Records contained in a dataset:
━━━━━━━━━━━━━━━━━━━━
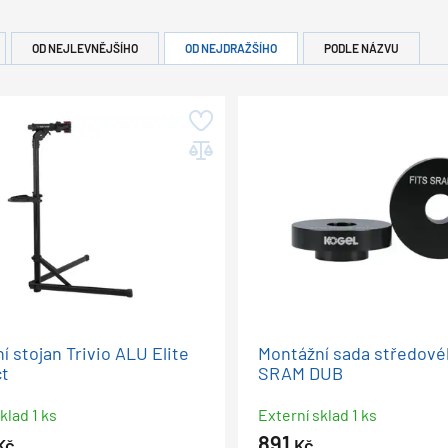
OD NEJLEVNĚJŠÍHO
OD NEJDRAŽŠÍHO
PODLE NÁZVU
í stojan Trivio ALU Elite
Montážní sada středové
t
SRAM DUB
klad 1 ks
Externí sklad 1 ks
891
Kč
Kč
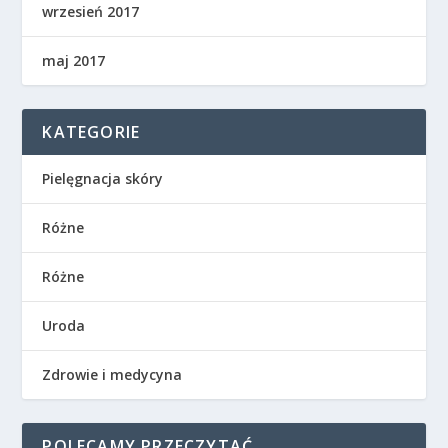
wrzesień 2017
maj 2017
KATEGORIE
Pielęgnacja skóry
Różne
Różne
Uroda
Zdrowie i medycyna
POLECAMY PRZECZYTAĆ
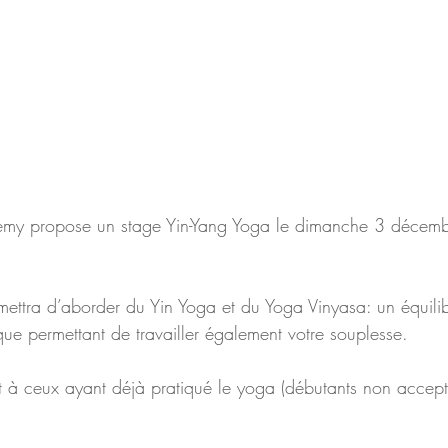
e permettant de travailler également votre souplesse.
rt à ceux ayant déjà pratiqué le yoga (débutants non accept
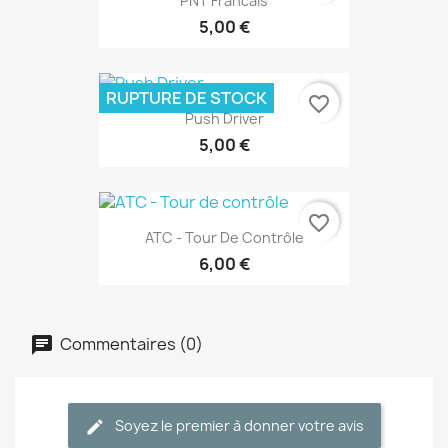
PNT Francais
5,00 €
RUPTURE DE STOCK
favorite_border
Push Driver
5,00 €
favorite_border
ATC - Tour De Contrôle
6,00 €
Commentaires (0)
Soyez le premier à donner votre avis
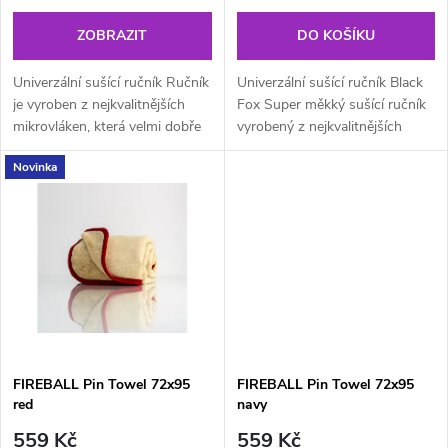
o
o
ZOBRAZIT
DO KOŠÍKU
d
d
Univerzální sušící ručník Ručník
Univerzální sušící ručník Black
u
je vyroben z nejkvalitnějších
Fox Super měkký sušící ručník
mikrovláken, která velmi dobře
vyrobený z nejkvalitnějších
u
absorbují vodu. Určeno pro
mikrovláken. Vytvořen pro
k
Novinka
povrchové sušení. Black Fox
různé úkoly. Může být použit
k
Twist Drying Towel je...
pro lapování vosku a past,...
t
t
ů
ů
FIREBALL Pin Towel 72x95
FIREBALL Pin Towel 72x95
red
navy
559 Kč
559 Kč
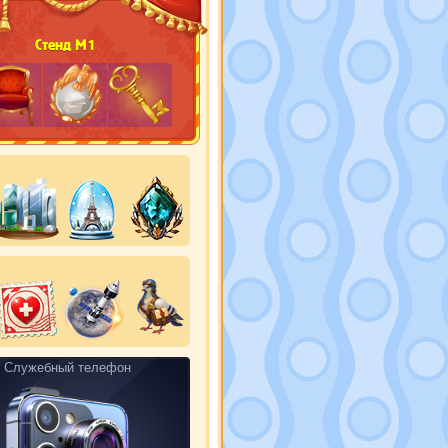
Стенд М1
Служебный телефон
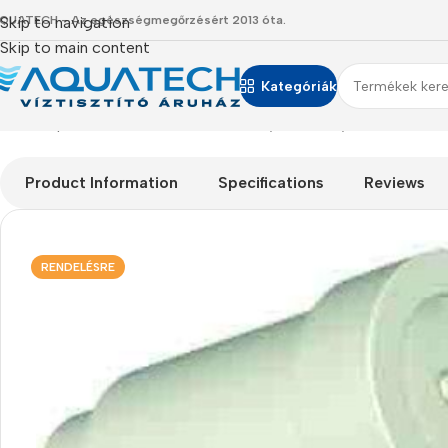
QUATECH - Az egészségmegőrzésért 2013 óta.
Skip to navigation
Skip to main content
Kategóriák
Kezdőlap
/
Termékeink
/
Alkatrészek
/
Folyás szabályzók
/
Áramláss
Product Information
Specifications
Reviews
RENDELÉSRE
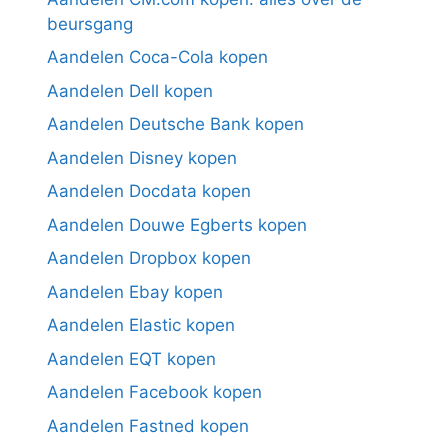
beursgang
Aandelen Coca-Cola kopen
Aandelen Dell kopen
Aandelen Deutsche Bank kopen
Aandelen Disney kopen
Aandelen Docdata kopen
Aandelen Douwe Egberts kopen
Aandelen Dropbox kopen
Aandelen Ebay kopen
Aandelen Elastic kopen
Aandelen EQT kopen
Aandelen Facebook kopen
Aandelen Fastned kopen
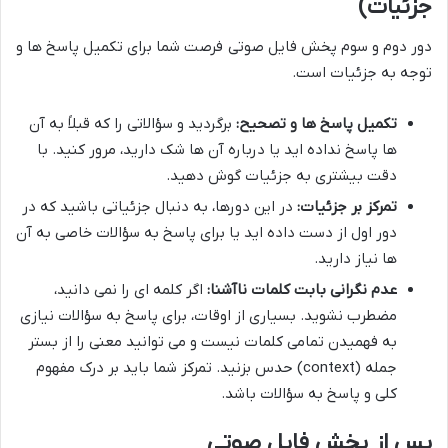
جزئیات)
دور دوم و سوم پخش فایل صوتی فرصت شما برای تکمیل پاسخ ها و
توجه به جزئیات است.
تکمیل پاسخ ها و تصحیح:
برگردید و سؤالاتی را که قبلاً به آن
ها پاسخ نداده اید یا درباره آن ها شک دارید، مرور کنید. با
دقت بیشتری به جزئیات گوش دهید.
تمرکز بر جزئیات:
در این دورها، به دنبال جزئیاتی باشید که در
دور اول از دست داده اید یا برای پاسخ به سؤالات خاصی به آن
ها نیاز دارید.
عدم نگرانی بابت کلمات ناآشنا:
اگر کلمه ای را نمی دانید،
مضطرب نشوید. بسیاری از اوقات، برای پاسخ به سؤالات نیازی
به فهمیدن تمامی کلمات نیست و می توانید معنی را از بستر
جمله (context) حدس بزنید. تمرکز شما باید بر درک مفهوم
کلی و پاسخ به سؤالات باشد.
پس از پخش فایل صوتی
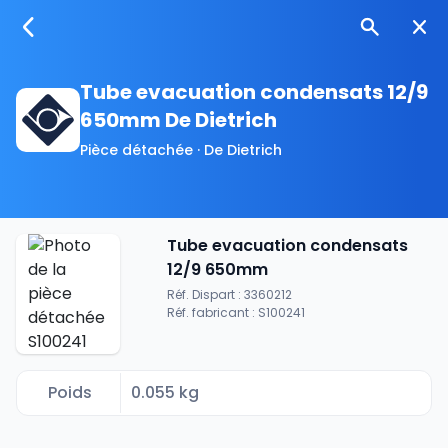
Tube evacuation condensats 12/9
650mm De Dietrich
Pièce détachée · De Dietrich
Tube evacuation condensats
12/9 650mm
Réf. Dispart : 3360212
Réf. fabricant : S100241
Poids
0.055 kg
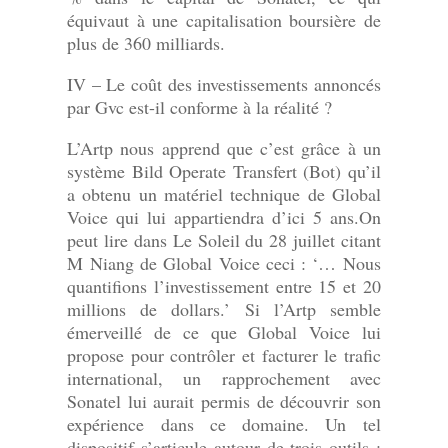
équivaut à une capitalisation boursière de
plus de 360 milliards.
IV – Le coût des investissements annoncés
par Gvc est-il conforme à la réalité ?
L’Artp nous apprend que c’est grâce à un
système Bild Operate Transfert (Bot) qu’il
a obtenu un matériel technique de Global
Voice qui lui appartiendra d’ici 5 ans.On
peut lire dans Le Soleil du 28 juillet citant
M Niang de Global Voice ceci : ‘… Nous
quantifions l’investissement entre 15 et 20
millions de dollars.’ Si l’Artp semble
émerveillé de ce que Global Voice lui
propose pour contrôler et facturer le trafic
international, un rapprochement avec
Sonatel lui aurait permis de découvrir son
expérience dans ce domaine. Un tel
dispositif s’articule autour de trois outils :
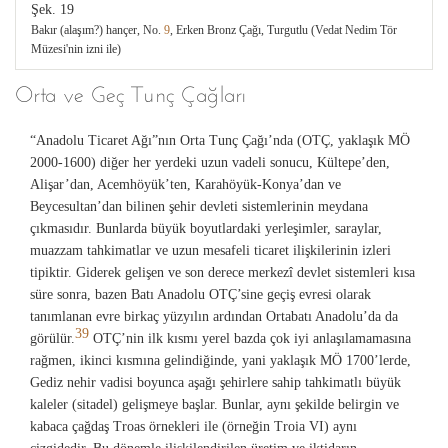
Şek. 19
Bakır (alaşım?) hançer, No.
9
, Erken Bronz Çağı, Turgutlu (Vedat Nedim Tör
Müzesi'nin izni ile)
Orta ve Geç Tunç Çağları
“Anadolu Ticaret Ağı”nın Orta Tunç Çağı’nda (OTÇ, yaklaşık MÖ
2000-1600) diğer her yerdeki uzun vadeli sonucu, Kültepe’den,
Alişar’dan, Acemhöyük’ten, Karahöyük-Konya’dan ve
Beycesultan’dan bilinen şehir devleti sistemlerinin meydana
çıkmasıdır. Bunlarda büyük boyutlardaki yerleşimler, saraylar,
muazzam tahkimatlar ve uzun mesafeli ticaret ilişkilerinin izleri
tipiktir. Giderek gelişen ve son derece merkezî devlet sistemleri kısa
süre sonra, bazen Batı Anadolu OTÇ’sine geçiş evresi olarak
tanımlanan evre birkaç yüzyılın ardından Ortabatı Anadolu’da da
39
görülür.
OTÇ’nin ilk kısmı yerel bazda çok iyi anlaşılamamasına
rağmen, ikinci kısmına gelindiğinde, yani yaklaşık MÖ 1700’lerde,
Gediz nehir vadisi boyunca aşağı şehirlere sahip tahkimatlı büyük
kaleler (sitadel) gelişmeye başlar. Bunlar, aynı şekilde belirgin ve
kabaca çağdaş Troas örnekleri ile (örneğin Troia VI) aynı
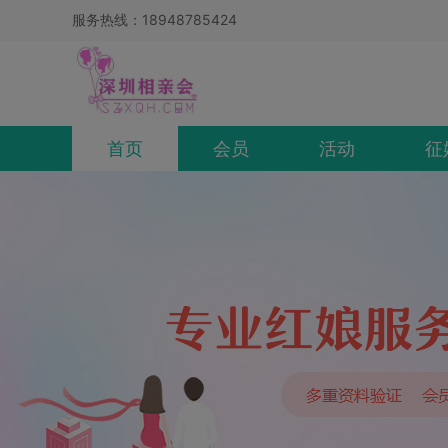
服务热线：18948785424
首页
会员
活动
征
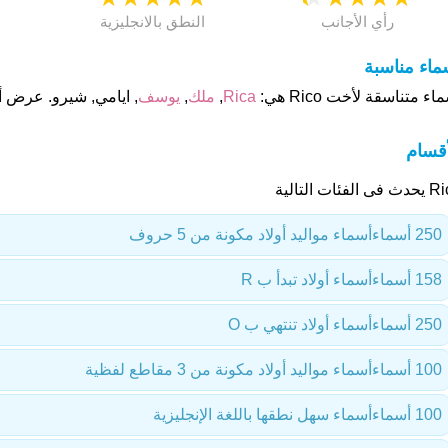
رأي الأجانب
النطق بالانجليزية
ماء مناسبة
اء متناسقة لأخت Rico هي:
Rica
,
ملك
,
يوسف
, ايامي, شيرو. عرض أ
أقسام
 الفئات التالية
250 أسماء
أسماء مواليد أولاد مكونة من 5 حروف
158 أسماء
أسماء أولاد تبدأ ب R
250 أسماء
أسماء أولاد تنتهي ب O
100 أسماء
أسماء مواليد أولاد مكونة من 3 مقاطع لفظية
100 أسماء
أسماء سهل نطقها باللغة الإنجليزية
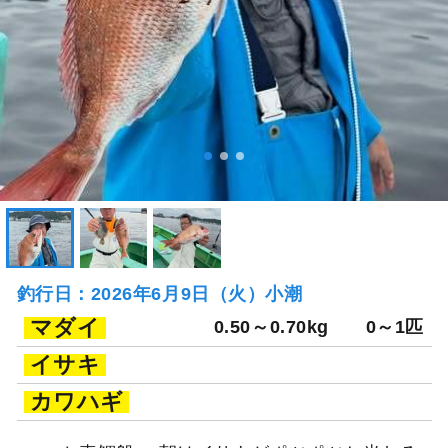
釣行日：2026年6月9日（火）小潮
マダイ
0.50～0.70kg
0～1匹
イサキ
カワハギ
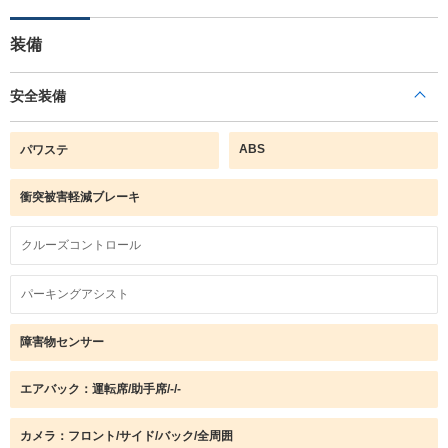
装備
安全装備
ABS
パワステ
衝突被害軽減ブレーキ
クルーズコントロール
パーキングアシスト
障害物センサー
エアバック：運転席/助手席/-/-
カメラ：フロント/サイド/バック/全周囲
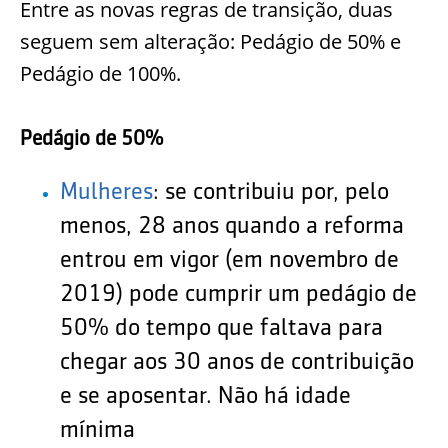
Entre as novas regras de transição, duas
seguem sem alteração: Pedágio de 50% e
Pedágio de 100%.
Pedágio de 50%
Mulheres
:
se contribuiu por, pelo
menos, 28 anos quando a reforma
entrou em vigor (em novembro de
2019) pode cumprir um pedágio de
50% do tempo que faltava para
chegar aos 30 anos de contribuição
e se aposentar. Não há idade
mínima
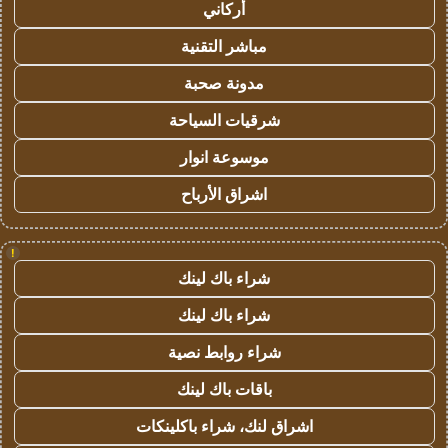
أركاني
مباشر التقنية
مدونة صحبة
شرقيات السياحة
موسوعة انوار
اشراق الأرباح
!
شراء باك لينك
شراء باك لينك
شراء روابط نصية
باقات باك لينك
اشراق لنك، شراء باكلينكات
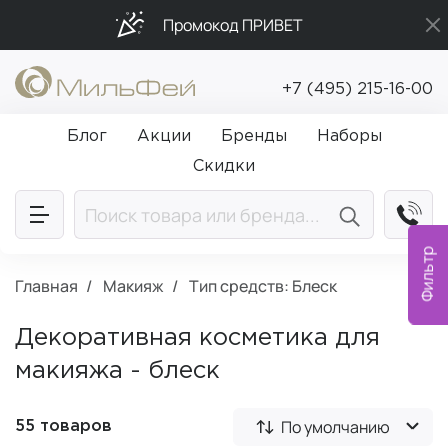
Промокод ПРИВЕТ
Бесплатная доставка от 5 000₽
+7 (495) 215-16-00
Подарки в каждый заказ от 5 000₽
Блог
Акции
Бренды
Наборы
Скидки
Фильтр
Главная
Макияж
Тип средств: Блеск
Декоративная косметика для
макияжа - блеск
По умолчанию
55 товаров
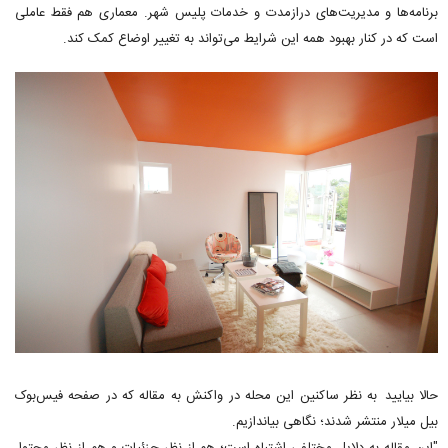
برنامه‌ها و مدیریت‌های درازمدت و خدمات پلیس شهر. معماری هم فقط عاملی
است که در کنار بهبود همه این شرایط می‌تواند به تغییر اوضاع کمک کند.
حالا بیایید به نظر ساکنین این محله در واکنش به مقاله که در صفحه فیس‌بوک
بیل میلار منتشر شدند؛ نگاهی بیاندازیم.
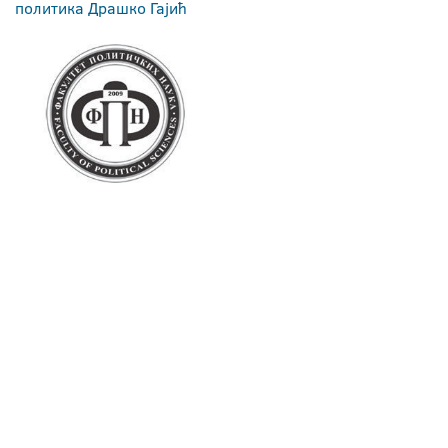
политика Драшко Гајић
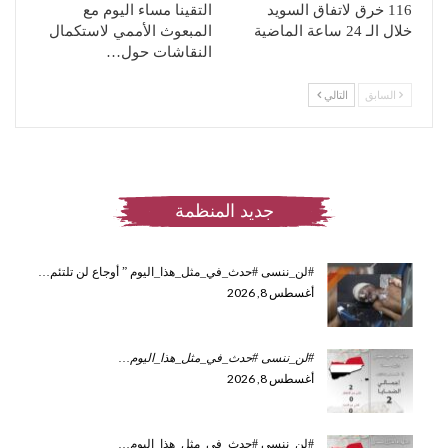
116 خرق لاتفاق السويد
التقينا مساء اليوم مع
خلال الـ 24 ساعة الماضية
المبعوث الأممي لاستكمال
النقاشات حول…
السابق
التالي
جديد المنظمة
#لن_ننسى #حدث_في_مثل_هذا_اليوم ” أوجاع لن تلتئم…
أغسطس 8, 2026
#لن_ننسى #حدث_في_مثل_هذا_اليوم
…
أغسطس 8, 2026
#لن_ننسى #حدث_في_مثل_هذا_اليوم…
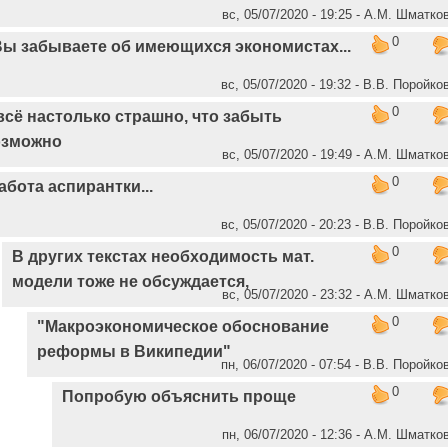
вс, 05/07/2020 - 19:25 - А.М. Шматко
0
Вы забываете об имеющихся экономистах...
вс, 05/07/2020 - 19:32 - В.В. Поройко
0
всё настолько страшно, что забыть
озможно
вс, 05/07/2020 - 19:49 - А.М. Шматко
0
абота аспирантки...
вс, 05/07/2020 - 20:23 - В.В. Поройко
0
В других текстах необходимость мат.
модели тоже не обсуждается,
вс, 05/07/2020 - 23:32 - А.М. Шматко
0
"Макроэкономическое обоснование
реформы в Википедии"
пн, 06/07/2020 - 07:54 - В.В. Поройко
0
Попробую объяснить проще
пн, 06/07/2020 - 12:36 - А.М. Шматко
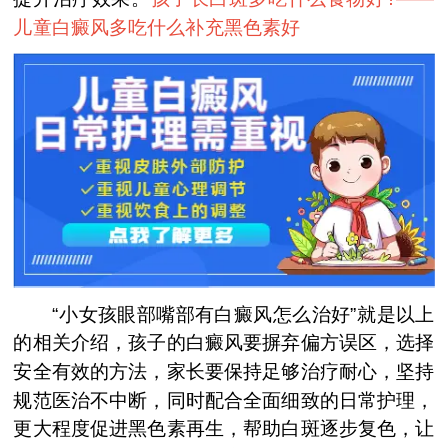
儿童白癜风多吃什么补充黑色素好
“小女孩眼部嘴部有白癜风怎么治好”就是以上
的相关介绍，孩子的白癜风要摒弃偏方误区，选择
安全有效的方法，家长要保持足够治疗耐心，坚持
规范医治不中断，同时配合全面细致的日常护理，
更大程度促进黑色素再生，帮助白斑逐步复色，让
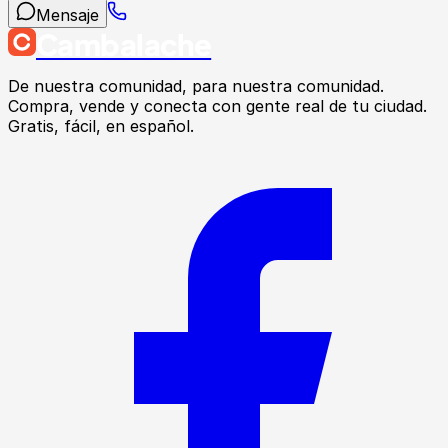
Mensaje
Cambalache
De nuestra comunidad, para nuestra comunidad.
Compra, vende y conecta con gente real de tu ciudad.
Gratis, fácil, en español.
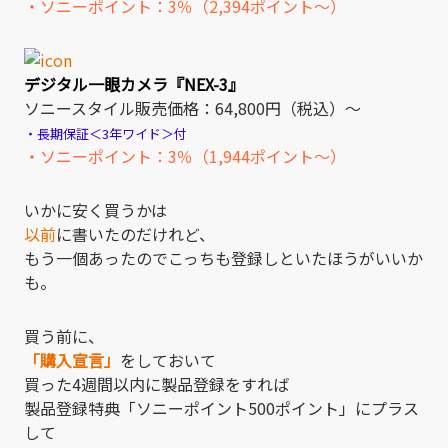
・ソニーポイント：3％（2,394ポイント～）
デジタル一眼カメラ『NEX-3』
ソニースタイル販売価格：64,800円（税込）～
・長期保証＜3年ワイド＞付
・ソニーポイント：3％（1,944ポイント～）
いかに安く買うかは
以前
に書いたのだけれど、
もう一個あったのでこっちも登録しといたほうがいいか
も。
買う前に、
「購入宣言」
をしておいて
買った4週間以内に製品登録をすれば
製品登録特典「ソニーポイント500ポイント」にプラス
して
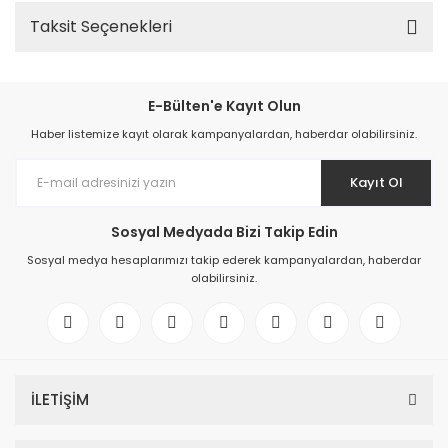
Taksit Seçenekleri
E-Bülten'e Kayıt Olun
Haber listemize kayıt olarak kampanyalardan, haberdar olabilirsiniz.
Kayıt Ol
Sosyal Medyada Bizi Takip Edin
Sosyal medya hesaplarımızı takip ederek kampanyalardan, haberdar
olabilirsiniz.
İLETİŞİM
━━━━━━━━━━━━━━━━━━━━
What is required: When a line contains the string "Tunç", copy it from the records.

Result for this task:
Orta ve Geç Tunç Çağları
“Anadolu Ticaret Ağı”nın Orta Tunç Çağı’nda (OTÇ, yaklaşık MÖ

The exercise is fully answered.